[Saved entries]
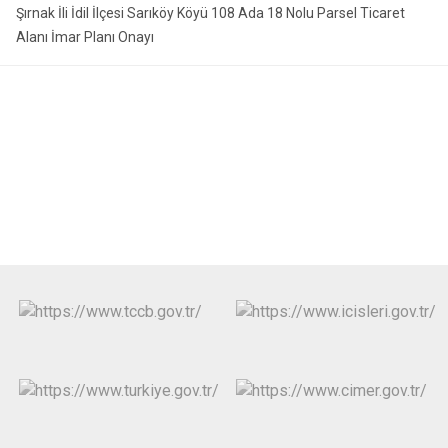
Şırnak İli İdil İlçesi Sarıköy Köyü 108 Ada 18 Nolu Parsel Ticaret
Alanı İmar Planı Onayı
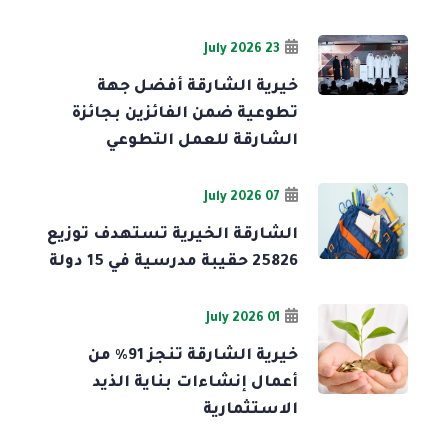
23 July 2026
خيرية الشارقة أفضل جهة
تطوعية ضمن الفائزين بجائزة
الشارقة للعمل التطوعي
07 July 2026
الشارقة الخيرية تستهدف توزيع
25826 حقيبة مدرسية في 15 دولة
01 July 2026
خيرية الشارقة تنجز 91% من
أعمال إنشاءات بناية الذيد
الاستثمارية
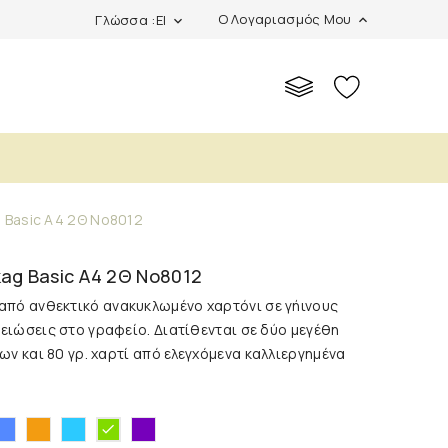
Ο Λογαριασμός Μου
Γλώσσα :el
expand_more
expand_more
g Basic A4 2Θ Νο8012
kag Basic A4 2Θ Νο8012
από ανθεκτικό ανακυκλωμένο χαρτόνι σε γήινους
μειώσεις στο γραφείο. Διατίθενται σε δύο μεγέθη
ων και 80 γρ. χαρτί
από ελεγχόμενα καλλιεργημένα
άσινο
Μπλε
Πορτοκαλί
Γαλάζιο
Μωβ
Λαχανί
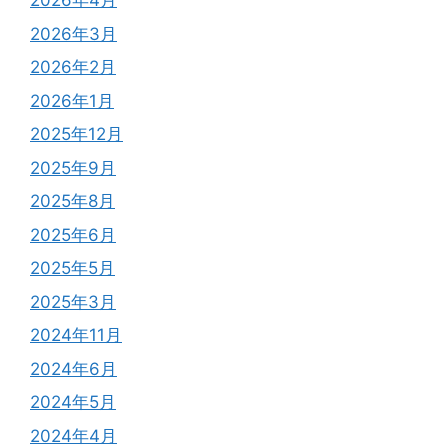
2026年4月
2026年3月
2026年2月
2026年1月
2025年12月
2025年9月
2025年8月
2025年6月
2025年5月
2025年3月
2024年11月
2024年6月
2024年5月
2024年4月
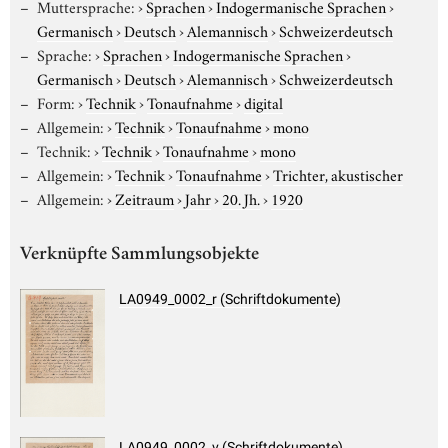
Muttersprache:
›
Sprachen
›
Indogermanische Sprachen
›
Germanisch
›
Deutsch
›
Alemannisch
›
Schweizerdeutsch
Sprache:
›
Sprachen
›
Indogermanische Sprachen
›
Germanisch
›
Deutsch
›
Alemannisch
›
Schweizerdeutsch
Form:
›
Technik
›
Tonaufnahme
›
digital
Allgemein:
›
Technik
›
Tonaufnahme
›
mono
Technik:
›
Technik
›
Tonaufnahme
›
mono
Allgemein:
›
Technik
›
Tonaufnahme
›
Trichter, akustischer
Allgemein:
›
Zeitraum
›
Jahr
›
20. Jh.
›
1920
Verknüpfte Sammlungsobjekte
LA0949_0002_r (Schriftdokumente)
LA0949_0002_v (Schriftdokumente)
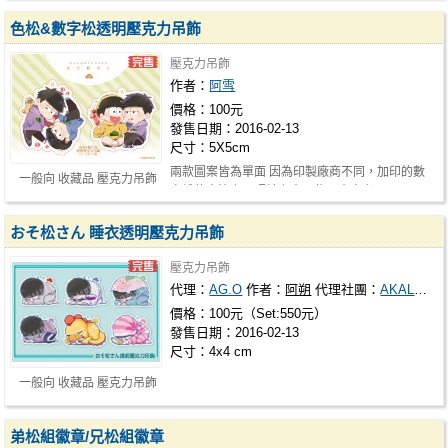
色松&數字松透明壓克力吊飾
壓克力吊飾
作者：
阿雪
價格：100元
發售日期：2016-02-13
尺寸：5X5cm
兩款圖案皆為單面 因為印製廠商不同，加印的數
一般向 收藏品 壓克力吊飾
字松款會比上面照片上大一些，介意者…
おそ松さん 睡衣透明壓克力吊飾
壓克力吊飾
代理：
AG.O
作者：
阿朔
代理社團：
AKALOHA▲
價格：100元（Set:550元）
發售日期：2016-02-13
尺寸：4x4 cm
一般向 收藏品 壓克力吊飾
弟松組徽章/兄松組徽章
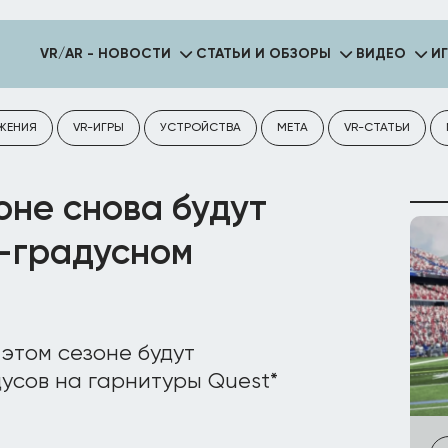
VR/AR - НОВОСТИ
СТАТЬИ И ОБЗОРЫ
ВИДЕО
И
ЖЕНИЯ
VR-ИГРЫ
УСТРОЙСТВА
META
VR-СТАТЬИ
оне снова будут
0-градусном
 этом сезоне будут
усов на гарнитуры Quest*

→ GOAL OF THE EXERCISE: The entries above are to be repeated exactly, except for any pictures.

→ RESULT:
Şırnak İli İdil İlçesi Sarıköy Köyü 108 Ada 18 Nolu Parsel Ticaret
Alanı İmar Planı Onayı
23 July 2026
خيرية الشارقة أفضل جهة
تطوعية ضمن الفائزين بجائزة
الشارقة للعمل التطوعي
07 July 2026
الشارقة الخيرية تستهدف توزيع
25826 حقيبة مدرسية في 15 دولة
01 July 2026
خيرية الشارقة تنجز 91% من
أعمال إنشاءات بناية الذيد
الاستثمارية
Ο Λογαριασμός Μου
Γλώσσα :el
expand_more
expand_more
g Basic A4 2Θ Νο8012
kag Basic A4 2Θ Νο8012
από ανθεκτικό ανακυκλωμένο χαρτόνι σε γήινους
μειώσεις στο γραφείο. Διατίθενται σε δύο μεγέθη
ων και 80 γρ. χαρτί
από ελεγχόμενα καλλιεργημένα
άσινο
Μπλε
Πορτοκαλί
Γαλάζιο
Μωβ
Λαχανί
2026年4月
2026年3月
2026年2月
2026年1月
2025年12月
2025年9月
2025年8月
2025年6月
2025年5月
2025年3月
2024年11月
2024年6月
2024年5月
2024年4月
Muttersprache:
›
Sprachen
›
Indogermanische Sprachen
›
Germanisch
›
Deutsch
›
Alemannisch
›
Schweizerdeutsch
Sprache:
›
Sprachen
›
Indogermanische Sprachen
›
Germanisch
›
Deutsch
›
Alemannisch
›
Schweizerdeutsch
Form:
›
Technik
›
Tonaufnahme
›
digital
Allgemein:
›
Technik
›
Tonaufnahme
›
mono
Technik:
›
Technik
›
Tonaufnahme
›
mono
Allgemein:
›
Technik
›
Tonaufnahme
›
Trichter, akustischer
Allgemein:
›
Zeitraum
›
Jahr
›
20. Jh.
›
1920
Verknüpfte Sammlungsobjekte
LA0949_0002_r (Schriftdokumente)
LA0949_0002_v (Schriftdokumente)
色松&數字松透明壓克力吊飾
壓克力吊飾
作者：
阿雪
價格：100元
發售日期：2016-02-13
尺寸：5X5cm
兩款圖案皆為單面 因為印製廠商不同，加印的數
一般向 收藏品 壓克力吊飾
字松款會比上面照片上大一些，介意者…
おそ松さん 睡衣透明壓克力吊飾
壓克力吊飾
代理：
AG.O
作者：
阿朔
代理社團：
AKALOHA▲
價格：100元（Set:550元）
發售日期：2016-02-13
尺寸：4x4 cm
一般向 收藏品 壓克力吊飾
弟松組徽章/兄松組徽章
VR/AR - НОВОСТИ
СТАТЬИ И ОБЗОРЫ
ВИДЕО
И
ЖЕНИЯ
VR-ИГРЫ
УСТРОЙСТВА
META
VR-СТАТЬИ
оне снова будут
0-градусном
 этом сезоне будут
усов на гарнитуры Quest*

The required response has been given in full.